Luis Valencia
Luis Valencia

Reputation: 33998

How to implement transient fault handling pattern with entity framework

I need to implement the following pattern: https://msdn.microsoft.com/en-us/library/dn589799.aspx

I read on a book that following:

If you are using Entity Framework 6 (EF 6), the retry logic for transient faults is built in to the framework. When your EF 6 model is in your project, you need to create a new class that derives from DbConfiguration and customizes the execution strategy in the constructor. EF 6 will look for classes that derive from DbConfiguration in your project and use them to provide resiliency. To set this, add a new Class file to your project and add using statements for System.Data.Entity and System.Data.Entity.SqlServer.

The code is as follows:

  public class EFConfiguration : DbConfiguration
    {
        public EFConfiguration()
        {
            this.SetExecutionStrategy("System.Data.SqlClient", () => new SqlAzureExecutionStrategy());
        }
    }

However I am not sure how to implement it on my code:

public class AppDataContext : DbContext
    {

        public AppDataContext() : base("AppDataContext")
        {
        }

        public DbSet<Module> Modulos { get; set; }

        public DbSet<Empresa> Empresas { get; set; }

        public DbSet<Entidad> Entidades { get; set; }

        public DbSet<Propiedad> Propiedades { get; set; }


        protected override void OnModelCreating(DbModelBuilder modelBuilder)
        {
            modelBuilder.Conventions.Remove<PluralizingTableNameConvention>();
        }

    }

 public class AppDataContextInitializer : System.Data.Entity.DropCreateDatabaseAlways<AppDataContext>
    {
        protected override void Seed(AppDataContext context)
        {
            #region Seed Modules
                context.Modulos.Add(new Module() { Id = 1, ModuleName = "Contabilidad", FontAwesomeClass = "fa-ambulance" });
                context.Modulos.Add(new Module() { Id = 2, ModuleName = "Recursos Humanos", FontAwesomeClass = "fa-heartbeat" });
                context.Modulos.Add(new Module() { Id = 3, ModuleName = "Inventario", FontAwesomeClass = "fa-anchor" });
                context.Modulos.Add(new Module() { Id = 3, ModuleName = "Produccion", FontAwesomeClass = "fa-binoculars" });
                context.Modulos.Add(new Module() { Id = 3, ModuleName = "Ventas", FontAwesomeClass = "fa-coffee" });
                context.Modulos.Add(new Module() { Id = 3, ModuleName = "Compras", FontAwesomeClass = "fa-calendar-o" });
                context.Modulos.Add(new Module() { Id = 3, ModuleName = "Cotizaciones", FontAwesomeClass = "fa-building" });
            #endregion

            #region Seed Empresas
            context.Empresas.Add(new Empresa() { Id = 1,
                Nombre = "XYA",
                NIT = "900854343",
                NombreRepresentanteLegal = "Carla Peresz",
                TelefonoRepresentanteLegal = "123",
                NombreContacto = " Esteban Andres",
                TelefonoContacto = "123"
                });
            #endregion

            #region Seed Entidades
            context.Entidades.Add(new Entidad()
            {
                Id = 1,
                Nombre = "Empresa",
                Propiedades = new List<Propiedad>()
                    {
                        new Propiedad()
                        {
                            Codigo="01",
                            Nombre="Twitter",
                            TipoDeDatos="Texto"
                        }
                    }
                });
            #endregion

            #region Seed Propiedad


            #endregion

            base.Seed(context);
        }
    }

Upvotes: 2

Views: 713

Answers (1)

vendettamit
vendettamit

Reputation: 14677

Here you're bit confused with resiliency and retry for consistency.
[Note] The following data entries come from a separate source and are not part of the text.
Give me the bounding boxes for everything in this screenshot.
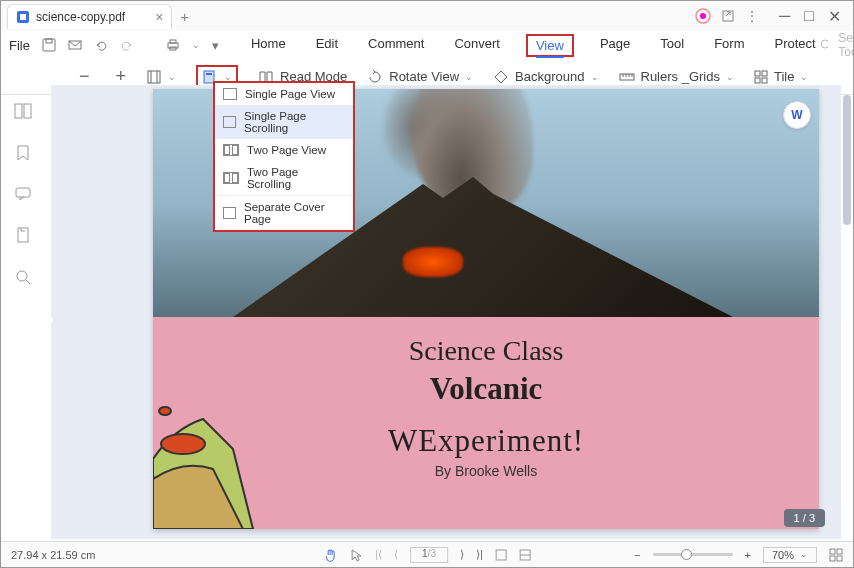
menu-view[interactable]: View — [526, 34, 574, 57]
svg-rect-1 — [20, 14, 26, 20]
rotate-label: Rotate View — [389, 69, 459, 84]
file-menu[interactable]: File — [9, 38, 30, 53]
svg-rect-23 — [15, 104, 22, 118]
redo-icon[interactable] — [120, 38, 134, 52]
svg-line-12 — [828, 47, 829, 50]
rulers-label: Rulers _Grids — [641, 69, 720, 84]
svg-point-30 — [159, 407, 171, 415]
minimize-button[interactable]: ─ — [779, 7, 790, 26]
menu-protect[interactable]: Protect — [770, 34, 819, 57]
new-tab-button[interactable]: + — [180, 8, 189, 25]
hand-tool-icon[interactable] — [323, 548, 337, 562]
quick-dropdown-icon[interactable]: ▾ — [212, 38, 219, 53]
svg-rect-19 — [755, 71, 760, 76]
dd-two-page-scrolling[interactable]: Two Page Scrolling — [215, 161, 353, 195]
background-label: Background — [515, 69, 584, 84]
fullscreen-icon[interactable] — [829, 548, 843, 562]
next-page-button[interactable]: ⟩ — [460, 548, 464, 561]
share-icon[interactable] — [721, 9, 735, 23]
menu-home[interactable]: Home — [247, 34, 290, 57]
comments-panel-button[interactable] — [15, 187, 31, 205]
dd-single-page-view[interactable]: Single Page View — [215, 83, 353, 105]
search-panel-button[interactable] — [15, 269, 31, 289]
account-icon[interactable] — [695, 8, 711, 24]
close-tab-icon[interactable]: × — [155, 9, 163, 25]
search-icon — [820, 39, 829, 51]
svg-rect-25 — [16, 188, 30, 197]
svg-point-11 — [821, 40, 829, 48]
svg-rect-35 — [837, 549, 842, 554]
zoom-out-status-button[interactable]: − — [634, 549, 640, 561]
svg-rect-34 — [830, 549, 835, 554]
pdf-icon — [16, 10, 30, 24]
svg-rect-24 — [24, 104, 31, 118]
print-dropdown-icon[interactable]: ⌄ — [192, 40, 200, 50]
page-layout-dropdown: Single Page View Single Page Scrolling T… — [213, 81, 355, 232]
save-icon[interactable] — [42, 38, 56, 52]
tile-label: Tile — [774, 69, 794, 84]
last-page-button[interactable]: ⟩| — [476, 548, 483, 561]
tab-title: science-copy.pdf — [36, 10, 125, 24]
print-icon[interactable] — [166, 38, 180, 52]
doc-heading1: Science Class — [153, 335, 819, 367]
svg-rect-9 — [170, 40, 176, 43]
tile-button[interactable]: Tile ⌄ — [754, 69, 808, 84]
svg-rect-21 — [755, 78, 760, 83]
zoom-select[interactable]: 70%⌄ — [763, 547, 817, 563]
thumbnails-panel-button[interactable] — [14, 103, 32, 123]
svg-rect-5 — [43, 39, 55, 51]
search-input[interactable]: Search Tools — [838, 31, 854, 59]
volcano-diagram — [153, 389, 283, 529]
kebab-menu-icon[interactable]: ⋮ — [745, 8, 759, 24]
menu-convert[interactable]: Convert — [450, 34, 504, 57]
attachments-panel-button[interactable] — [16, 227, 30, 247]
first-page-button[interactable]: |⟨ — [375, 548, 382, 561]
background-button[interactable]: Background ⌄ — [493, 69, 598, 85]
mail-icon[interactable] — [68, 38, 82, 52]
fit-page-status-icon[interactable] — [519, 549, 531, 561]
zoom-slider[interactable] — [653, 553, 733, 556]
zoom-out-button[interactable]: − — [79, 66, 90, 87]
zoom-in-status-button[interactable]: + — [745, 549, 751, 561]
dd-separate-cover[interactable]: Separate Cover Page — [215, 195, 353, 230]
close-window-button[interactable]: ✕ — [828, 7, 841, 26]
fit-page-button[interactable]: ⌄ — [146, 69, 176, 85]
page-number-input[interactable]: 1/3 — [410, 547, 448, 563]
page-indicator-badge: 1 / 3 — [784, 509, 825, 527]
menu-edit[interactable]: Edit — [312, 34, 342, 57]
bookmarks-panel-button[interactable] — [16, 145, 30, 165]
document-tab[interactable]: science-copy.pdf × — [7, 4, 172, 29]
status-dimensions: 27.94 x 21.59 cm — [11, 549, 95, 561]
dd-single-page-scrolling[interactable]: Single Page Scrolling — [215, 105, 353, 139]
select-tool-icon[interactable] — [349, 548, 363, 562]
vertical-scrollbar[interactable] — [843, 95, 851, 225]
svg-rect-22 — [762, 78, 767, 83]
svg-rect-36 — [830, 556, 835, 561]
maximize-button[interactable]: □ — [804, 7, 814, 26]
rotate-view-button[interactable]: Rotate View ⌄ — [367, 69, 473, 85]
svg-line-28 — [26, 280, 30, 284]
rulers-grids-button[interactable]: Rulers _Grids ⌄ — [619, 69, 734, 84]
svg-rect-6 — [46, 39, 52, 43]
dd-two-page-view[interactable]: Two Page View — [215, 139, 353, 161]
svg-rect-14 — [148, 71, 160, 83]
svg-rect-37 — [837, 556, 842, 561]
word-export-badge[interactable]: W — [783, 101, 811, 129]
menu-comment[interactable]: Comment — [364, 34, 428, 57]
fit-width-icon[interactable] — [495, 549, 507, 561]
svg-rect-31 — [496, 550, 506, 560]
document-canvas[interactable]: Science Class Volcanic WExperiment! By B… — [51, 85, 841, 539]
svg-point-3 — [700, 13, 706, 19]
zoom-in-button[interactable]: + — [116, 66, 127, 87]
prev-page-button[interactable]: ⟨ — [394, 548, 398, 561]
svg-rect-26 — [18, 228, 28, 242]
expand-sidebar-icon[interactable] — [51, 313, 55, 327]
menu-tool[interactable]: Tool — [656, 34, 688, 57]
svg-rect-16 — [206, 73, 212, 75]
menu-form[interactable]: Form — [710, 34, 748, 57]
menu-page[interactable]: Page — [596, 34, 634, 57]
rotate-icon — [367, 69, 383, 85]
svg-marker-17 — [495, 71, 507, 83]
undo-icon[interactable] — [94, 38, 108, 52]
svg-point-29 — [161, 434, 205, 454]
Connection Resiliency refers to the ability for EF to automatically retry any commands that fail due to these connection(Network unavailability) breaks.

I wish you may not want to interfere with this as EF does it very well. From the MSDN article that you mentioned, it seems like you want to use a caching pattern for your entities.

Well I can suggest you can try implementing UnitOfWork to keep your context CRUD operations at one place.

Then you can implement your cache in the UnitOfWork class and fetch/create/invalidate cache items based on type of operation request.

Make sure that cache-aside pattern doesn't give you 100% consistency. E.g. if an external operation changes the data in the DB then Cache would not be aware about that change.